▸ **Directions**: Output, exactly as written, the lines below starting at the line containing "Bergen Airport offers" and ending at the line containing "about the 12-3-30". Drop the pictures and keep both end lines.

━━━ Task input ━━━

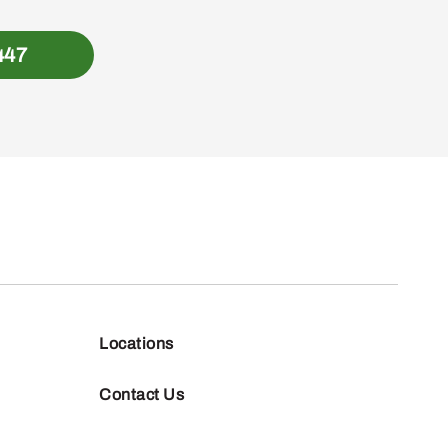
447
Locations
Contact Us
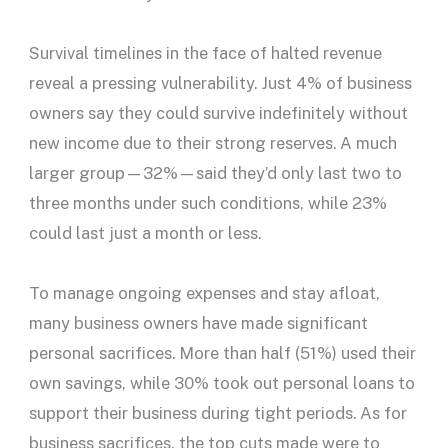
Survival timelines in the face of halted revenue
reveal a pressing vulnerability. Just 4% of business
owners say they could survive indefinitely without
new income due to their strong reserves. A much
larger group—32%—said they’d only last two to
three months under such conditions, while 23%
could last just a month or less.
To manage ongoing expenses and stay afloat,
many business owners have made significant
personal sacrifices. More than half (51%) used their
own savings, while 30% took out personal loans to
support their business during tight periods. As for
business sacrifices, the top cuts made were to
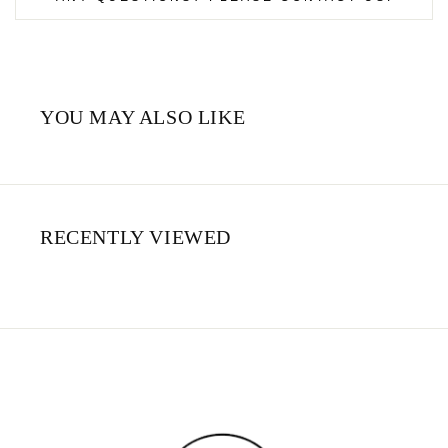
YOU MAY ALSO LIKE
RECENTLY VIEWED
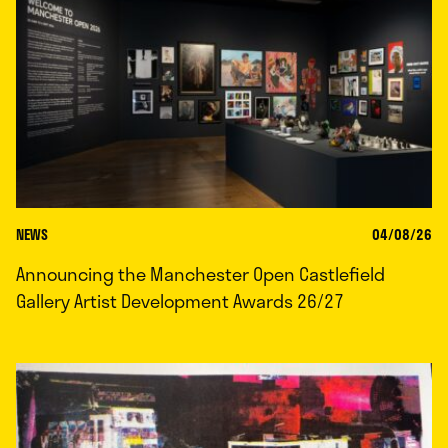
NEWS
04/08/26
Announcing the Manchester Open Castlefield
Gallery Artist Development Awards 26/27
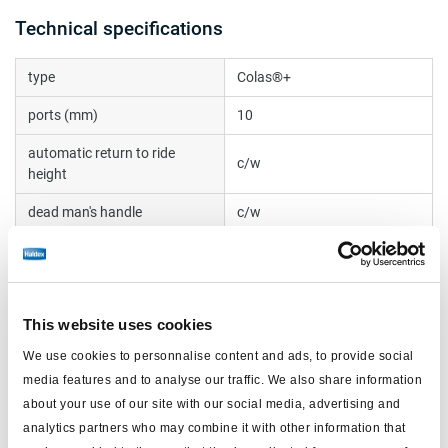
Technical specifications
type
Colas®+
ports (mm)
10
automatic return to ride
c/w
height
dead man's handle
c/w
note
roll off
handle at 90 degrees
no
This website uses cookies
voltage (V)
24
We use cookies to personnalise content and ads, to provide social
electrical connection
DIN bayonett, 2 pin
media features and to analyse our traffic. We also share information
dual circuit
yes
about your use of our site with our social media, advertising and
analytics partners who may combine it with other information that
push-in fittings
c/w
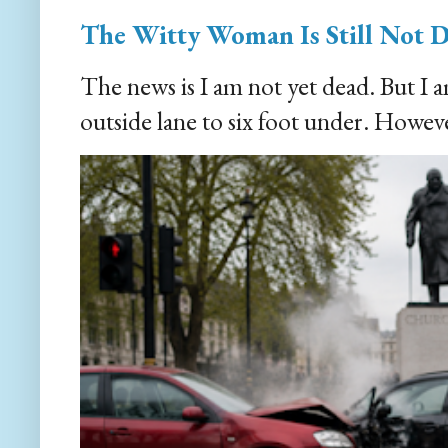
The Witty Woman Is Still Not 
The news is I am not yet dead. But I 
outside lane to six foot under. However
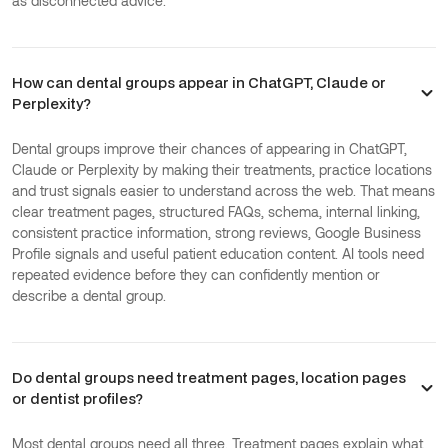
as disconnected advice.
How can dental groups appear in ChatGPT, Claude or
Perplexity?
Dental groups improve their chances of appearing in ChatGPT,
Claude or Perplexity by making their treatments, practice locations
and trust signals easier to understand across the web. That means
clear treatment pages, structured FAQs, schema, internal linking,
consistent practice information, strong reviews, Google Business
Profile signals and useful patient education content. AI tools need
repeated evidence before they can confidently mention or
describe a dental group.
Do dental groups need treatment pages, location pages
or dentist profiles?
Most dental groups need all three. Treatment pages explain what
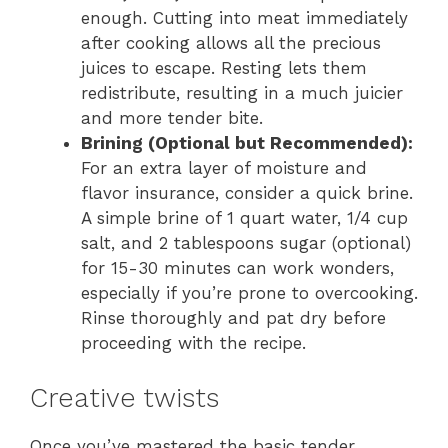
enough. Cutting into meat immediately
after cooking allows all the precious
juices to escape. Resting lets them
redistribute, resulting in a much juicier
and more tender bite.
Brining (Optional but Recommended):
For an extra layer of moisture and
flavor insurance, consider a quick brine.
A simple brine of 1 quart water, 1/4 cup
salt, and 2 tablespoons sugar (optional)
for 15-30 minutes can work wonders,
especially if you’re prone to overcooking.
Rinse thoroughly and pat dry before
proceeding with the recipe.
Creative twists
Once you’ve mastered the basic tender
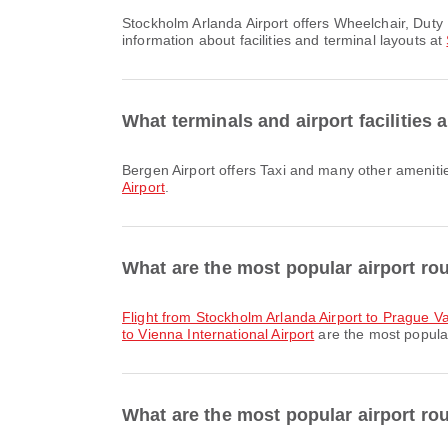
Stockholm Arlanda Airport offers Wheelchair, Duty Free Shop, Nursery Room and many other amenities to enhance your travel experience. You can check detailed
information about facilities and terminal layouts at
What terminals and airport facilities 
Bergen Airport offers Taxi and many other ameniti
Airport
.
What are the most popular airport ro
flight from Stockholm Arlanda Airport to Prague V
to Vienna International Airport
are the most popular
What are the most popular airport ro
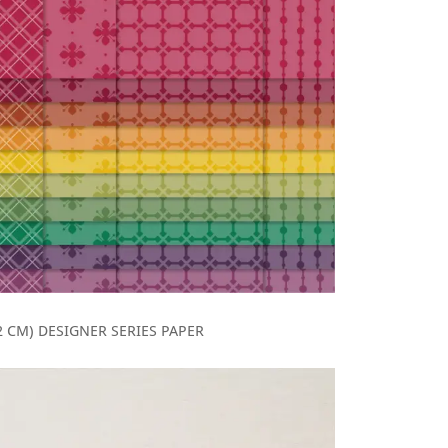
5.2 CM) DESIGNER SERIES PAPER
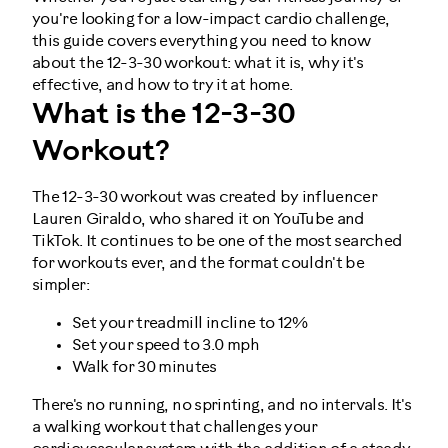
you're looking for a low-impact cardio challenge,
this guide covers everything you need to know
about the 12-3-30 workout: what it is, why it's
effective, and how to try it at home.
What is the 12-3-30
Workout?
The 12-3-30 workout was created by influencer
Lauren Giraldo, who shared it on YouTube and
TikTok. It continues to be one of the most searched
for workouts ever, and the format couldn't be
simpler:
Set your treadmill incline to 12%
Set your speed to 3.0 mph
Walk for 30 minutes
There's no running, no sprinting, and no intervals. It's
a walking workout that challenges your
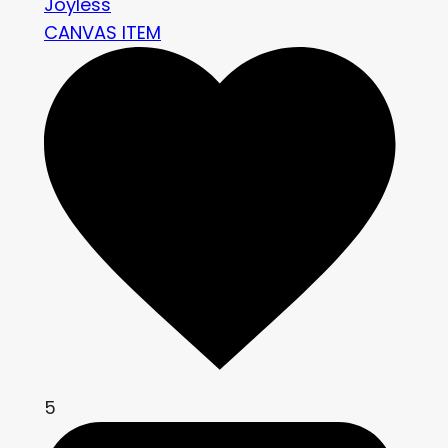
Joyless
CANVAS ITEM
5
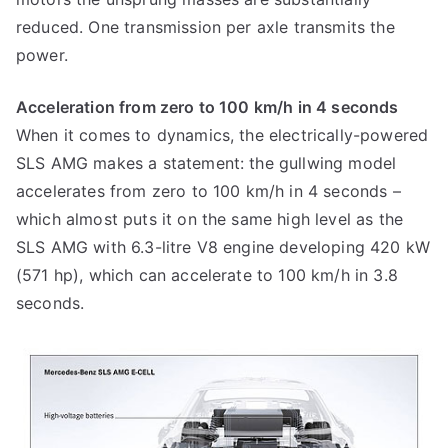
reduced. One transmission per axle transmits the
power.
Acceleration from zero to 100 km/h in 4 seconds
When it comes to dynamics, the electrically-powered
SLS AMG makes a statement: the gullwing model
accelerates from zero to 100 km/h in 4 seconds –
which almost puts it on the same high level as the
SLS AMG with 6.3-litre V8 engine developing 420 kW
(571 hp), which can accelerate to 100 km/h in 3.8
seconds.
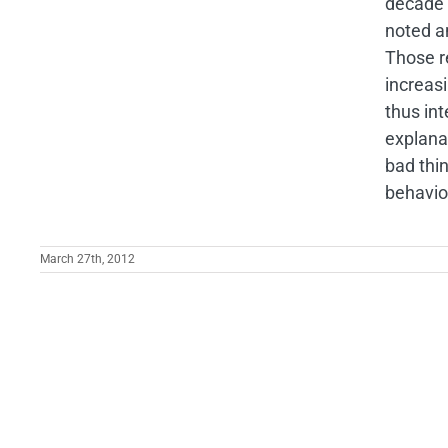
decade 
noted a
Those r
increas
thus in
explana
bad thi
behavio
March 27th, 2012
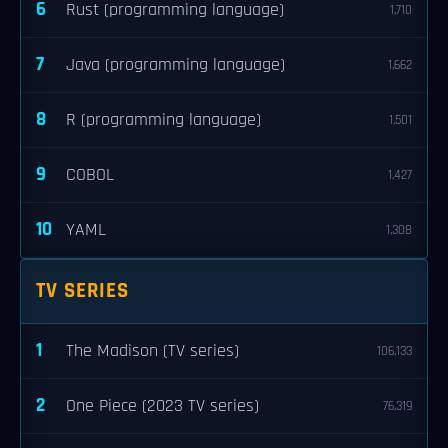
6
Rust (programming language)
1,710
7
Java (programming language)
1,662
8
R (programming language)
1,501
9
COBOL
1,427
10
YAML
1,308
TV SERIES
1
The Madison (TV series)
106,133
2
One Piece (2023 TV series)
76,319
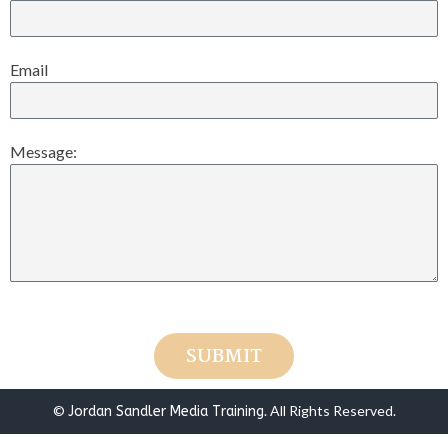
Email
Message:
SUBMIT
©
. All Rights Reserved.
Jordan Sandler Media Training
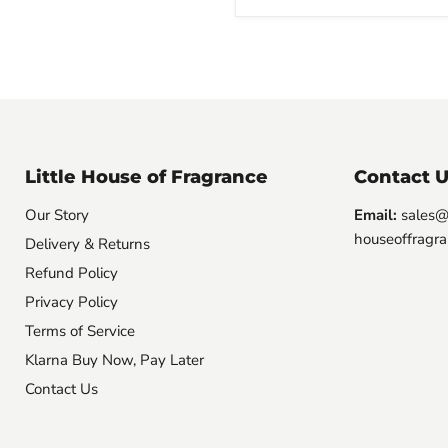
Little House of Fragrance
Contact U
Our Story
Email:
sales@l
houseoffragra
Delivery & Returns
Refund Policy
Privacy Policy
Terms of Service
Klarna Buy Now, Pay Later
Contact Us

━━━

▸ **Answer to the exercise**:
Bergen Airport offers Taxi and many other ameniti
Airport
.
What are the most popular airport ro
flight from Stockholm Arlanda Airport to Prague V
to Vienna International Airport
are the most popular
What are the most popular airport ro
5.2 CM) DESIGNER SERIES PAPER
you're looking for a low-impact cardio challenge,
this guide covers everything you need to know
about the 12-3-30 workout: what it is, why it's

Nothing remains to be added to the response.